*Exercise details:*
Begin at the top of the records below and print each line exactly until the line containing "Δελτία Τύπου - Διαφημίσεις" has been printed; any pictures are to be left out.

*Entries provided:*
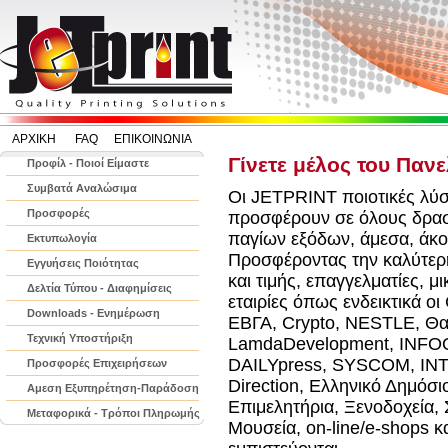
ΑΡΧΙΚΗ
FAQ
ΕΠΙΚΟΙΝΩΝΙΑ
Γίνετε μέλος του Παν
Προφίλ - Ποιοί Είμαστε
Συμβατά Αναλώσιμα
Οι JETPRINT ποιοτικές λύ
Προσφορές
προσφέρουν σε όλους δρασ
παγίων εξόδων, άμεσα, άκο
Εκτυπωλογία
Προσφέροντας την καλύτερ
Εγγυήσεις Ποιότητας
και τιμής, επαγγελματίες, μ
Δελτία Τύπου - Διαφημίσεις
εταιρίες όπως ενδεικτικά
Downloads - Ενημέρωση
ΕΒΓΑ, Crypto, NESTLE, Θ
Τεχνική Υποστήριξη
LamdaDevelopment, INF
DAILYpress, SYSCOM, ΙΝ
Προσφορές Επιχειρήσεων
Direction, Ελληνικό Δημόσι
Αμεση Εξυπηρέτηση-Παράδοση
Επιμελητήρια, Ξενοδοχεία, 
Μεταφορικά - Τρόποι Πληρωμής
Μουσεία, on-line/e-shops κ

*Written solution:*
ΑΡΧΙΚΗ
FAQ
ΕΠΙΚΟΙΝΩΝΙΑ
Γίνετε μέλος του Παν
Προφίλ - Ποιοί Είμαστε
Συμβατά Αναλώσιμα
Οι JETPRINT ποιοτικές λύ
Προσφορές
προσφέρουν σε όλους δρασ
παγίων εξόδων, άμεσα, άκο
Εκτυπωλογία
Προσφέροντας την καλύτερ
Εγγυήσεις Ποιότητας
και τιμής, επαγγελματίες, μ
Δελτία Τύπου - Διαφημίσεις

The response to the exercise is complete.